HEALTHY CINNAMON RAISIN LACTATION MUFFINS
Source: Food With Feeling
Muffin – Ingredients:
1.5 cups whole wheat flour (I prefer King Arthur brand)
1.5 cups oatmeal
⅓ cup brown sugar
⅔ cup coconut oil
3 tablespoons butter
1.5 cups milk
1 teaspoon vanilla
1.5 tablespoons brewer’s yeast
1.5 tablespoons ground flax
1 tablespoon baking powder
1 teaspoon salt
2 tablespoons cinnamon
¾ cup raisins
1 cup walnuts, chopped
Cinnamon Crumble Topping – Ingredients:
2 tablespoons brown sugar
2 tablespoons flour
1 teaspoon cinnamon
1 tablespoon butter
- Preheat oven to 425 and prepare the muffins tin with butter or cooking spray.
- Combine all muffin ingredients in mixer and beat until combined.
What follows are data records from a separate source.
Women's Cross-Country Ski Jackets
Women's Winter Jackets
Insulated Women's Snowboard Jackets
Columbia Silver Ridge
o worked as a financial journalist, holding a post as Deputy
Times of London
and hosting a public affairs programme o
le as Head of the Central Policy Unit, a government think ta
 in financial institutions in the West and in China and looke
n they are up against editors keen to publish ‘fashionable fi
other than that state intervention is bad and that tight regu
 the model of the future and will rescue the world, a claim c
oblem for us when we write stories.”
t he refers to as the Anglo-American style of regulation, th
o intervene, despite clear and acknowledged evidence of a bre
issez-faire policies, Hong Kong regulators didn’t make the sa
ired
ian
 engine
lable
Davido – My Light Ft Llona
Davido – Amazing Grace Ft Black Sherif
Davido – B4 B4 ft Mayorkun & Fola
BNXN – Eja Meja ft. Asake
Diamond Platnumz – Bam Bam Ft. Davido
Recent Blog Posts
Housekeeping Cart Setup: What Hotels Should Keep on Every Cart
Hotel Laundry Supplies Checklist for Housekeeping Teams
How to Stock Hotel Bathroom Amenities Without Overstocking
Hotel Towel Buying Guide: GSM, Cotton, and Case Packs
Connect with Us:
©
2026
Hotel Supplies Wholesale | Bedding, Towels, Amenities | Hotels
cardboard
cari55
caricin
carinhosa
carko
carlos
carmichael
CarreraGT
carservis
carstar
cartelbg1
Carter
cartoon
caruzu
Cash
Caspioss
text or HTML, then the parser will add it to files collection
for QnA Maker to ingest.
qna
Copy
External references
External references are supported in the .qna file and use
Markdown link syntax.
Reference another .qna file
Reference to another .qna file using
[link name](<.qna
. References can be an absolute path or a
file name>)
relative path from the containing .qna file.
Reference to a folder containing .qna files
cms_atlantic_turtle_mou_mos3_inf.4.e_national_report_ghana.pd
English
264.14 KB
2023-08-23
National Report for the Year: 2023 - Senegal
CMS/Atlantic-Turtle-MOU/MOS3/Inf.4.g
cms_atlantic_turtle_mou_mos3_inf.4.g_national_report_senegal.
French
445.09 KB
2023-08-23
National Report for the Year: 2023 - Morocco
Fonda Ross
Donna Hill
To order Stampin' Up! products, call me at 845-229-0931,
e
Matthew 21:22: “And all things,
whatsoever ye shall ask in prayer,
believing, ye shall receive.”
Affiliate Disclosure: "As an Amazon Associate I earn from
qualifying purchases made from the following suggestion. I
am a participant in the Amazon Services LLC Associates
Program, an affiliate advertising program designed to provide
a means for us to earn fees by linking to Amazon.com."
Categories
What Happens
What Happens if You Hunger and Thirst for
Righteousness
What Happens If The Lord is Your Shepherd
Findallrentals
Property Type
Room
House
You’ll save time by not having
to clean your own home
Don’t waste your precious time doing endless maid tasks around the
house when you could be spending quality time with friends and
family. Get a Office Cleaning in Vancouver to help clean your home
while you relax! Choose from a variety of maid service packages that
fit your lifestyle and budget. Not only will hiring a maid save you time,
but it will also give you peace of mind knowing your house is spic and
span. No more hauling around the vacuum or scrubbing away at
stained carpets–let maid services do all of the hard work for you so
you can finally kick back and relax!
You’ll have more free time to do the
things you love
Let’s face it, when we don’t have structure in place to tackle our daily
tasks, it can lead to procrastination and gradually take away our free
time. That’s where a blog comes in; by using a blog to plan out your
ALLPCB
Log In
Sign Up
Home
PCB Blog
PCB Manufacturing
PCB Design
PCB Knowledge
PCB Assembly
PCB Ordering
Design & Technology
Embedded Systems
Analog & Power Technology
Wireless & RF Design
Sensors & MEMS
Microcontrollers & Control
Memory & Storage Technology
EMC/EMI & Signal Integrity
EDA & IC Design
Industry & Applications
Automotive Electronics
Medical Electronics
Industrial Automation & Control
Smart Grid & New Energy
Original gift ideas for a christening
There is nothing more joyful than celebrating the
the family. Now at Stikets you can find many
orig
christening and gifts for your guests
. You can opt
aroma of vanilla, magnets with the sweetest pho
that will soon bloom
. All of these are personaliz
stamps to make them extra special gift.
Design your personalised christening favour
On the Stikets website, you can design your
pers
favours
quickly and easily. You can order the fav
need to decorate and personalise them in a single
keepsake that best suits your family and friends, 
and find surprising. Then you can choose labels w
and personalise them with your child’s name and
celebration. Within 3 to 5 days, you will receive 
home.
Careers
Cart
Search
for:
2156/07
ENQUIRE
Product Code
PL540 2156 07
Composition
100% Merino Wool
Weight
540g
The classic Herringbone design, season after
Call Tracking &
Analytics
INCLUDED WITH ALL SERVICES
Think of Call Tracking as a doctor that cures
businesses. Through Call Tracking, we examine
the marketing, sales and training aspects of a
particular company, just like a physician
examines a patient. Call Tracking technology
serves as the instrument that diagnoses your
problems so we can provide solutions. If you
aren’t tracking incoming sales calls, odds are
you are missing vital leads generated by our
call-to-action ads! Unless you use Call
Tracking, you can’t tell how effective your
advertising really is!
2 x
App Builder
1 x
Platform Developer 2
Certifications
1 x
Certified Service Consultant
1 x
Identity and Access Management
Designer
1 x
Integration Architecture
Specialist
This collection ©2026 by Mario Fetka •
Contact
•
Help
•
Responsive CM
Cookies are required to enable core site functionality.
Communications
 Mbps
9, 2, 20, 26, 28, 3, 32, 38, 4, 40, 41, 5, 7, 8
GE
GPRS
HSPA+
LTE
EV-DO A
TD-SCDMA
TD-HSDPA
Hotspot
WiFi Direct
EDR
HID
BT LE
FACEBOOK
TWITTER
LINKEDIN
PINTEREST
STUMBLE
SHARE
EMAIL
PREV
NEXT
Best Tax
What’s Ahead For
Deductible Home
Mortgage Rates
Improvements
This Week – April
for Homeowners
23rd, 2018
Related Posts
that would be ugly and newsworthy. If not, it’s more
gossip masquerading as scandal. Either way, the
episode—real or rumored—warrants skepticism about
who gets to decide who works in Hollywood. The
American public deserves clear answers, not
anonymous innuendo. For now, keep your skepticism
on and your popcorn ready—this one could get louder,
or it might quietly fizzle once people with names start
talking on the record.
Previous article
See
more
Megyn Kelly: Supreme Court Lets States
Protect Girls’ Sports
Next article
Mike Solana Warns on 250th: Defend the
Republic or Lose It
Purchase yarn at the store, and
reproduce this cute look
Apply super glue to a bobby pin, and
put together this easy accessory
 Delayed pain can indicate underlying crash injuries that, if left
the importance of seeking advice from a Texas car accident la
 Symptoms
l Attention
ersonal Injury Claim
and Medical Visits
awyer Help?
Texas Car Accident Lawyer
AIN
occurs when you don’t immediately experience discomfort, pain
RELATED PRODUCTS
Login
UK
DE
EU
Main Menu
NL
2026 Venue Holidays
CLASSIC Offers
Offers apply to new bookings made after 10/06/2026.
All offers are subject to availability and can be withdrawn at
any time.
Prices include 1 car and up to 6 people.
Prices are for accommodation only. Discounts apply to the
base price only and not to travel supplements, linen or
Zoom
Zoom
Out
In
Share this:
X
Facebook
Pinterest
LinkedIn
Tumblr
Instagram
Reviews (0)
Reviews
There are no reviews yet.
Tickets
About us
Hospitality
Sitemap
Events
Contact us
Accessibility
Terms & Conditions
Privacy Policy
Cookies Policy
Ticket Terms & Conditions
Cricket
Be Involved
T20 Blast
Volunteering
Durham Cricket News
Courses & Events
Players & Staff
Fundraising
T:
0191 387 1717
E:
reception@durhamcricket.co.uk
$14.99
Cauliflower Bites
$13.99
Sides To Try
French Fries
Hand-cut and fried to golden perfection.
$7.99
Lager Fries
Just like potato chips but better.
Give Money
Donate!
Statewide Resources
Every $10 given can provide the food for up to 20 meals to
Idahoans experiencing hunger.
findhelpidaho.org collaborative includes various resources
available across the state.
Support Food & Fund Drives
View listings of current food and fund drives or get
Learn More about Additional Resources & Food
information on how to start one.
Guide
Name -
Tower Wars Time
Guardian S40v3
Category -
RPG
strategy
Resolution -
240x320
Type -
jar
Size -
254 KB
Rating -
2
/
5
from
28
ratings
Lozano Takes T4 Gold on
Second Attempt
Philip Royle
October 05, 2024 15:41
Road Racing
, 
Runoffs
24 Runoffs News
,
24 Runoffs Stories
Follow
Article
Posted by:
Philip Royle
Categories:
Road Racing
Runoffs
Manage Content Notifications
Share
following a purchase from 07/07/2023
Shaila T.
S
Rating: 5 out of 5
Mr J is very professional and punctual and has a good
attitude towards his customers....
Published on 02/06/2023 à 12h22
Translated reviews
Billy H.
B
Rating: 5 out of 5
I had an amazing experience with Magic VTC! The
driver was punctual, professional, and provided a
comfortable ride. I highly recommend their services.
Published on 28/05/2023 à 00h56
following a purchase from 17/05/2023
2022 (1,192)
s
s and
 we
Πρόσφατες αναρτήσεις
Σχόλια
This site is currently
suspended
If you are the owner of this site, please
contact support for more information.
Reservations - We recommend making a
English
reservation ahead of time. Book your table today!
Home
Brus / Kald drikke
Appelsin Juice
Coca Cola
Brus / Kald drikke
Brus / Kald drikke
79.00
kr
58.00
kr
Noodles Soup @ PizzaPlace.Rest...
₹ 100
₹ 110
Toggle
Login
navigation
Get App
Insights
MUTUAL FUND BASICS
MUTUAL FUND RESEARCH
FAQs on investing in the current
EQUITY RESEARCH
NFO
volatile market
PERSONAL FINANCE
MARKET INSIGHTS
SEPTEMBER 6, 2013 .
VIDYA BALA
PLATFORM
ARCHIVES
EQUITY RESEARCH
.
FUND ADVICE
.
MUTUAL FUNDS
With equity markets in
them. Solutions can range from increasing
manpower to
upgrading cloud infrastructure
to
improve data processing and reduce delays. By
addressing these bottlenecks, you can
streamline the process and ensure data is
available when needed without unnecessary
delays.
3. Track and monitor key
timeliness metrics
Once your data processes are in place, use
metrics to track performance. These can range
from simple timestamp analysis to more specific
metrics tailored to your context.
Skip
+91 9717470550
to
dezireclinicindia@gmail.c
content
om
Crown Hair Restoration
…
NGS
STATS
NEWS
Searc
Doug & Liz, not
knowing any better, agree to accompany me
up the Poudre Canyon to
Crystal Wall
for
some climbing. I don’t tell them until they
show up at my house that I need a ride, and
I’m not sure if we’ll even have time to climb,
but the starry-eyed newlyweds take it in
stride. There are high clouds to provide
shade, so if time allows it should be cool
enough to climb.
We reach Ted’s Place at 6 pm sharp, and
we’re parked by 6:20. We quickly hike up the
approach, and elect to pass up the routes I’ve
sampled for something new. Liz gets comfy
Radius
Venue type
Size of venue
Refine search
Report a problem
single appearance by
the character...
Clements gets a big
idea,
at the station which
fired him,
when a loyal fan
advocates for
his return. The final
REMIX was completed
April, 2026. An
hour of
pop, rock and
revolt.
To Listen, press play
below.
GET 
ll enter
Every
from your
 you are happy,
If you want to make the crumble topping, stir ingredients together in a small bowl.
- Pour batter into prepared muffin pan and top with crumble.
- Bake for 10-13 minutes or until golden brown.
We hope that these recipes will help you with your lactation journey. By using brewer’s yeast, may you have a better milk output that is capable to cover your baby’s daily milk needs.